Where in the records does the word "yalnızca" occur? Copy each line in which it does.
### THE RECORDS ###
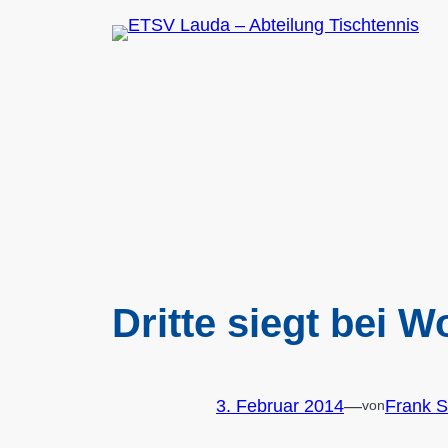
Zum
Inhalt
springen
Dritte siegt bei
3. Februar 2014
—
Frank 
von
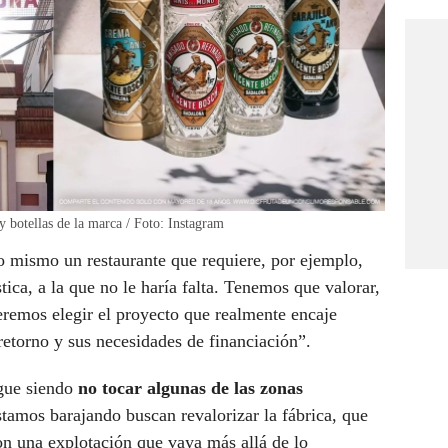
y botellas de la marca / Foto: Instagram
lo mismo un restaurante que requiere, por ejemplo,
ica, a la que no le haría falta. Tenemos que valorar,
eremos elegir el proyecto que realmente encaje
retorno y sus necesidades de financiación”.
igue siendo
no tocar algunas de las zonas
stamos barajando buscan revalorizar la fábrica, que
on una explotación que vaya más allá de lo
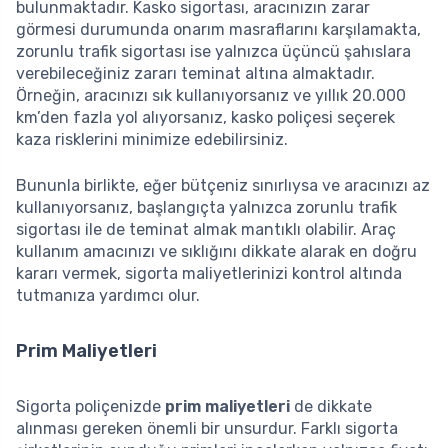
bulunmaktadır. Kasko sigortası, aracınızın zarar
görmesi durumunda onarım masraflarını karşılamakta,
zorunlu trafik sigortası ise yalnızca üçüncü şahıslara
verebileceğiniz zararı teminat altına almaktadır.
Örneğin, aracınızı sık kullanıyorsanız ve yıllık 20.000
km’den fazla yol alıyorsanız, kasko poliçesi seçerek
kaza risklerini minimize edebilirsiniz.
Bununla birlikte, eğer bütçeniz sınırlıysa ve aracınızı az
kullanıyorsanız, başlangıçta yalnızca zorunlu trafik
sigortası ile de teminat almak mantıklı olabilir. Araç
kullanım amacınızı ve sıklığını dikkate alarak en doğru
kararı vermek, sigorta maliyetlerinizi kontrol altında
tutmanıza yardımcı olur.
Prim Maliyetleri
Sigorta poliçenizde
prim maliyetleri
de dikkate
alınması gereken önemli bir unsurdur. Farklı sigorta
###
### THE RECORDS ###
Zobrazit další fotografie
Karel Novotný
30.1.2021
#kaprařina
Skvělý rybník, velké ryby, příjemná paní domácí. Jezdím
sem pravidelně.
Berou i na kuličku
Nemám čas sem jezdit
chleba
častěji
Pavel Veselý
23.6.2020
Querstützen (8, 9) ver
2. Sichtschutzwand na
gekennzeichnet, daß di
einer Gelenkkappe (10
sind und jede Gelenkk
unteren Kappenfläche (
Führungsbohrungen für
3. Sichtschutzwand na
###
_RESPONSE_:
zorunlu trafik sigortası ise yalnızca üçüncü şahıslara
kullanıyorsanız, başlangıçta yalnızca zorunlu trafik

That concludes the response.